Short Practice Lines You Can Copy
- El joven vive cerca de aquí.
- La joven vive cerca de aquí.
- Mis vecinos son jóvenes.
- Busco a alguien joven para el equipo.
Quick Checklist For Getting Joven Right
- Singular gender:joven stays the same; articles and adjectives do the work.
- Plural form: write jóvenes with -es and the accent.
- Noun use:el joven and la joven mean “young man/young woman.”
- Adjective use: match the noun you describe: profesor joven, profesora joven.
- Neutral option:persona joven or alguien joven keeps the sentence open.
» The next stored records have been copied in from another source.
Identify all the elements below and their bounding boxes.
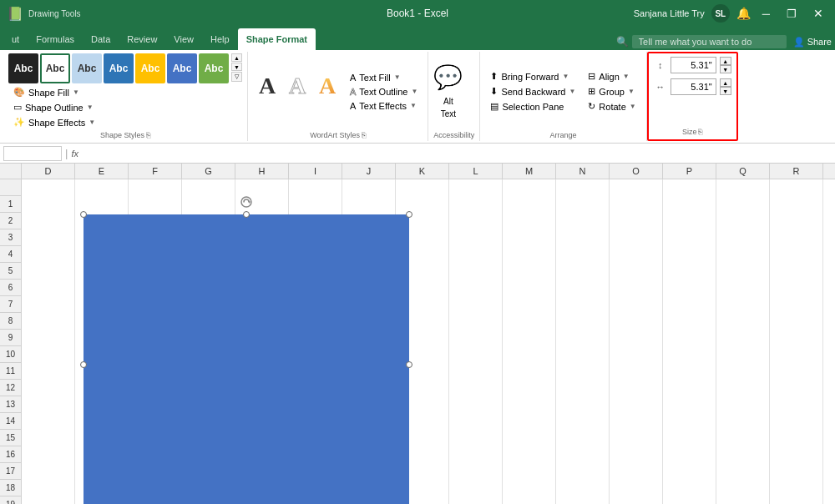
list-item[interactable] bbox=[716, 496, 770, 504]
list-item[interactable] bbox=[610, 263, 663, 280]
list-item[interactable] bbox=[663, 229, 716, 246]
width-input[interactable] bbox=[671, 78, 716, 95]
list-item[interactable] bbox=[770, 330, 823, 346]
list-item[interactable] bbox=[449, 496, 503, 504]
size-expand[interactable]: ⎘ bbox=[698, 128, 702, 136]
rotate-handle[interactable] bbox=[240, 196, 252, 208]
list-item[interactable] bbox=[823, 330, 835, 346]
list-item[interactable] bbox=[556, 213, 610, 229]
list-item[interactable] bbox=[610, 280, 663, 296]
list-item[interactable] bbox=[823, 463, 835, 480]
list-item[interactable] bbox=[556, 179, 610, 196]
list-item[interactable] bbox=[556, 246, 610, 263]
list-item[interactable] bbox=[556, 313, 610, 330]
list-item[interactable] bbox=[503, 463, 556, 480]
list-item[interactable] bbox=[770, 263, 823, 280]
col-header-n[interactable]: N bbox=[556, 164, 610, 179]
shape-fill-button[interactable]: 🎨 Shape Fill ▼ bbox=[8, 85, 242, 99]
list-item[interactable] bbox=[556, 496, 610, 504]
handle-top-left[interactable] bbox=[80, 211, 87, 218]
list-item[interactable] bbox=[610, 196, 663, 213]
row-header-6[interactable]: 6 bbox=[0, 280, 21, 296]
list-item[interactable] bbox=[22, 296, 75, 313]
width-spin-down[interactable]: ▼ bbox=[720, 87, 731, 95]
list-item[interactable] bbox=[716, 463, 770, 480]
list-item[interactable] bbox=[716, 229, 770, 246]
list-item[interactable] bbox=[556, 413, 610, 430]
list-item[interactable] bbox=[610, 430, 663, 446]
list-item[interactable] bbox=[22, 196, 75, 213]
list-item[interactable] bbox=[770, 346, 823, 363]
list-item[interactable] bbox=[449, 313, 503, 330]
list-item[interactable] bbox=[770, 280, 823, 296]
list-item[interactable] bbox=[289, 179, 342, 196]
list-item[interactable] bbox=[823, 413, 835, 430]
list-item[interactable] bbox=[823, 179, 835, 196]
list-item[interactable] bbox=[449, 296, 503, 313]
list-item[interactable] bbox=[823, 363, 835, 380]
shape-style-yellow[interactable]: Abc bbox=[135, 53, 165, 83]
list-item[interactable] bbox=[716, 430, 770, 446]
list-item[interactable] bbox=[503, 196, 556, 213]
user-avatar[interactable]: SL bbox=[711, 4, 730, 23]
style-scroll-up[interactable]: ▲ bbox=[231, 53, 242, 62]
list-item[interactable] bbox=[610, 296, 663, 313]
list-item[interactable] bbox=[503, 396, 556, 413]
handle-top-middle[interactable] bbox=[243, 211, 250, 218]
row-header-10[interactable]: 10 bbox=[0, 346, 21, 363]
alt-text-button[interactable]: Alt Text bbox=[436, 95, 461, 120]
list-item[interactable] bbox=[716, 363, 770, 380]
list-item[interactable] bbox=[663, 296, 716, 313]
list-item[interactable] bbox=[22, 246, 75, 263]
list-item[interactable] bbox=[22, 346, 75, 363]
list-item[interactable] bbox=[556, 280, 610, 296]
list-item[interactable] bbox=[449, 280, 503, 296]
list-item[interactable] bbox=[449, 413, 503, 430]
list-item[interactable] bbox=[823, 213, 835, 229]
row-header-2[interactable]: 2 bbox=[0, 213, 21, 229]
list-item[interactable] bbox=[22, 363, 75, 380]
list-item[interactable] bbox=[22, 396, 75, 413]
row-header-19[interactable]: 19 bbox=[0, 496, 21, 504]
list-item[interactable] bbox=[449, 480, 503, 496]
list-item[interactable] bbox=[663, 463, 716, 480]
list-item[interactable] bbox=[823, 280, 835, 296]
row-header-14[interactable]: 14 bbox=[0, 413, 21, 430]
list-item[interactable] bbox=[503, 363, 556, 380]
list-item[interactable] bbox=[556, 196, 610, 213]
list-item[interactable] bbox=[503, 179, 556, 196]
list-item[interactable] bbox=[556, 446, 610, 463]
text-fill-button[interactable]: A Text Fill ▼ bbox=[345, 71, 423, 84]
list-item[interactable] bbox=[556, 463, 610, 480]
list-item[interactable] bbox=[823, 430, 835, 446]
list-item[interactable] bbox=[823, 296, 835, 313]
row-header-13[interactable]: 13 bbox=[0, 396, 21, 413]
list-item[interactable] bbox=[610, 480, 663, 496]
share-button[interactable]: 👤 Share bbox=[793, 37, 832, 48]
selection-pane-button[interactable]: ▤ Selection Pane bbox=[485, 99, 580, 113]
list-item[interactable] bbox=[342, 179, 396, 196]
handle-top-right[interactable] bbox=[406, 211, 412, 218]
list-item[interactable] bbox=[556, 430, 610, 446]
list-item[interactable] bbox=[22, 179, 75, 196]
list-item[interactable] bbox=[22, 480, 75, 496]
list-item[interactable] bbox=[503, 296, 556, 313]
list-item[interactable] bbox=[770, 363, 823, 380]
list-item[interactable] bbox=[610, 446, 663, 463]
list-item[interactable] bbox=[663, 380, 716, 396]
list-item[interactable] bbox=[663, 480, 716, 496]
height-spin-up[interactable]: ▲ bbox=[720, 57, 731, 65]
col-header-d[interactable]: D bbox=[22, 164, 75, 179]
col-header-f[interactable]: F bbox=[129, 164, 182, 179]
col-header-r[interactable]: R bbox=[770, 164, 823, 179]
list-item[interactable] bbox=[823, 380, 835, 396]
list-item[interactable] bbox=[663, 346, 716, 363]
list-item[interactable] bbox=[449, 330, 503, 346]
list-item[interactable] bbox=[449, 246, 503, 263]
list-item[interactable] bbox=[663, 313, 716, 330]
list-item[interactable] bbox=[716, 213, 770, 229]
list-item[interactable] bbox=[663, 413, 716, 430]
text-outline-arrow[interactable]: ▼ bbox=[411, 88, 418, 95]
list-item[interactable] bbox=[449, 380, 503, 396]
style-scroll-down[interactable]: ▼ bbox=[231, 63, 242, 71]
Is Joven Masculine Or Feminine? In daily Spanish, it can be either, and the clue is the little words around it. Once you train your eye to spot those clues, joven stops being a trap and starts being a flexible word.
Is Joven Masculine Or Feminine? It depends on the person when it is a noun, and it depends on the noun it describes when it is an adjective. That single idea carries you through most sentences you will meet.